I thought it was love. And I did fall. Too hard. I had a strong love, the kind that chose to see only the good things. I thought it was happiness. That he was my contentment with misery. Yes, he would give me joy and then desolation afterwards. I accepted it as normal.
But I realized that when he decided to go, he chose to forget. And when he said he wanted to still be with me without our label, he actually meant being together only when it was convenient. Of course, I did not want to see that. I denied that and convinced myself he was still in love but unready.
I couldn’t admit that I lost his love a long time before and that it was only pride that kept me with him. I did not want to endure that it was I that was dumped, unchosen, and forgotten.
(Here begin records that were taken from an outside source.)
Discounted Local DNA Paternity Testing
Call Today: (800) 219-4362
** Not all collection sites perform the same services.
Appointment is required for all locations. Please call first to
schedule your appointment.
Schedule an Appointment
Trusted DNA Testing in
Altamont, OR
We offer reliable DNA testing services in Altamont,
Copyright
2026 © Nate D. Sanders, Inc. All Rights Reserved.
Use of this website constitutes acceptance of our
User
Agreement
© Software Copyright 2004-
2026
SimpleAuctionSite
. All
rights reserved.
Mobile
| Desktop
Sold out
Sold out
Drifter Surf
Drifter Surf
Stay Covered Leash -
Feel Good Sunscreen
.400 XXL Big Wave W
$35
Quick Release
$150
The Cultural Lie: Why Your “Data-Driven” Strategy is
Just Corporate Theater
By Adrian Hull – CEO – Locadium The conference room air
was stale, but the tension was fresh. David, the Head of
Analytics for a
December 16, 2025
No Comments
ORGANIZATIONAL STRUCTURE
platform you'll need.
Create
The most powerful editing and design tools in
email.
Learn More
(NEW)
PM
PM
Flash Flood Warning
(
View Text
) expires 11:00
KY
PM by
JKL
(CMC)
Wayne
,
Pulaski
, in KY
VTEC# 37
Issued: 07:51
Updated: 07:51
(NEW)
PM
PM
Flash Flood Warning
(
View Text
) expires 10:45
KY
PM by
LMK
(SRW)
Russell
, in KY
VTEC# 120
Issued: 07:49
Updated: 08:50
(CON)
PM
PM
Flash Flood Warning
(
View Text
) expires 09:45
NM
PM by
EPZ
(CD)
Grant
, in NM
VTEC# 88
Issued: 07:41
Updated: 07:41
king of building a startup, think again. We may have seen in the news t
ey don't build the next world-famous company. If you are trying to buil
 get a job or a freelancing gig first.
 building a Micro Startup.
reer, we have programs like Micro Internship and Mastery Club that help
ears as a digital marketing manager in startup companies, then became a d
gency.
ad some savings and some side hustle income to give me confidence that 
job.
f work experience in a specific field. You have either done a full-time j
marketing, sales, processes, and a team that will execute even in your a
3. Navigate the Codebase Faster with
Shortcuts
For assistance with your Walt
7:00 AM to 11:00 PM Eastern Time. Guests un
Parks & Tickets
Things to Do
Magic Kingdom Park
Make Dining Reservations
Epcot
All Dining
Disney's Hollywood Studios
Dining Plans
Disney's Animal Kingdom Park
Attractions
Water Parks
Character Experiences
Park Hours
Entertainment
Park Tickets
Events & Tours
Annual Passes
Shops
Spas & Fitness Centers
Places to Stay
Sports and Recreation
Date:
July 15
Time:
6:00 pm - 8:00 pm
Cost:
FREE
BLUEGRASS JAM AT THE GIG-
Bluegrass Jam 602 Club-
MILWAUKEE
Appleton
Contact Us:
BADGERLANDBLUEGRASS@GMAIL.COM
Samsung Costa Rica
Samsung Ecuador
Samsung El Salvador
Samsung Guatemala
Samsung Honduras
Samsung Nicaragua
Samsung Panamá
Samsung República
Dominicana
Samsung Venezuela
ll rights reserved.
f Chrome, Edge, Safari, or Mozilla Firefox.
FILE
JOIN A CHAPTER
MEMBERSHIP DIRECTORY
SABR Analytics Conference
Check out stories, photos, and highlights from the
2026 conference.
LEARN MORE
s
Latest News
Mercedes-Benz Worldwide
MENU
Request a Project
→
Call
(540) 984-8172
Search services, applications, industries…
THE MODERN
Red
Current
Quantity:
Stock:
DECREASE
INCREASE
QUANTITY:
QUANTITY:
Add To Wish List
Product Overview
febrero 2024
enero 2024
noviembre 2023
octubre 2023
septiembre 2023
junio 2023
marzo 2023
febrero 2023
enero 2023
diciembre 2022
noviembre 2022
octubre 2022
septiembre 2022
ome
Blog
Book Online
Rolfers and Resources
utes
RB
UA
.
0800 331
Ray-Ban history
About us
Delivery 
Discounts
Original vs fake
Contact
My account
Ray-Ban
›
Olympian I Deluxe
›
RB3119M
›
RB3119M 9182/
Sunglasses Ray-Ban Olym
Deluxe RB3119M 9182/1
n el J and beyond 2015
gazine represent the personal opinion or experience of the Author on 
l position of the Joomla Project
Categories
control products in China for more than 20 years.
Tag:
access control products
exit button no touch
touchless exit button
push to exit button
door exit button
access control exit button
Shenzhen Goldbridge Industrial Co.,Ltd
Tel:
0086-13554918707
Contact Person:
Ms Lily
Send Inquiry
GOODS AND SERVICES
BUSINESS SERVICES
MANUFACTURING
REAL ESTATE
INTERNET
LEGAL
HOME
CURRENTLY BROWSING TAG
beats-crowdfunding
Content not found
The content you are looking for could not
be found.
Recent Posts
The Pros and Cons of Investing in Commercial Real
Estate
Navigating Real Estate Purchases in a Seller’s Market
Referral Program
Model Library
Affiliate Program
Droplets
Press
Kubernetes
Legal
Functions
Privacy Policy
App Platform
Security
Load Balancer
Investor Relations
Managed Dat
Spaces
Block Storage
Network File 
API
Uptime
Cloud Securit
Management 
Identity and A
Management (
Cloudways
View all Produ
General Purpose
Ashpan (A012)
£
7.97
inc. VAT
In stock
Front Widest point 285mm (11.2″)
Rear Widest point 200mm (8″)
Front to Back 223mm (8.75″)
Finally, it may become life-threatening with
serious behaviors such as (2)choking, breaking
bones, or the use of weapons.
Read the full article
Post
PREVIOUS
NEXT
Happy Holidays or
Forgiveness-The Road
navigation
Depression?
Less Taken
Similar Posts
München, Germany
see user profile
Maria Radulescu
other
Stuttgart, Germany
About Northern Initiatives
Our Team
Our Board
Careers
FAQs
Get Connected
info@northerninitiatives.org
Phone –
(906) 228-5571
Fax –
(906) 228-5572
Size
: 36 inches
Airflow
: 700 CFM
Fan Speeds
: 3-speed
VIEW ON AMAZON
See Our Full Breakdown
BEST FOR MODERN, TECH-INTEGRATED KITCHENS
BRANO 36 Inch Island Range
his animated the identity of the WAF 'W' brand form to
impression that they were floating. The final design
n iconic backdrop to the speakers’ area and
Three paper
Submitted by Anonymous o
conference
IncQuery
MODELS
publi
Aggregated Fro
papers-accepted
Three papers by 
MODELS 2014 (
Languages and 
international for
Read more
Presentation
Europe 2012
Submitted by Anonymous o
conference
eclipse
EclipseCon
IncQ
So, I held things together.
My mistake was I did not love myself good enough that when he started to purposefully hurt me, I embraced it for years and mistook it for confusion he would outgrow or that it was me who was misunderstanding.
And then one day, I couldn’t tolerate him anymore. So, I just stopped being there for him. I stopped communicating with him.
I waited three days for him to miss me, but he never came back. That moment, I validated my belief that I never mattered. Or no longer did. And on the fourth day, I melted my heart out. I would still get moments of sadness out of it but letting him go was the best thing I did for myself.
It devastated me to know that the person who loved me so no longer sees me as important, but what was good is that I started healing and redirecting my affection for him to myself.
I was distressed, but now, I could start being the old me again: no more waiting by my phone, singing-in-the-morning or in the shower, reading again, talking to my best boy pals I chose to ignore on his command, no more being careful with what I wear or say, no more being afraid of losing him because he was no longer mine to begin with.
I held on to him and to the heartache because I believed he was my delight. But if he really were, there wouldn’t have been nights when he would make me desperate for his voice.
How I wish I had been strong enough to have cut ties with him, on that Wednesday evening when I was so much younger than today, when he dumped me over SMS.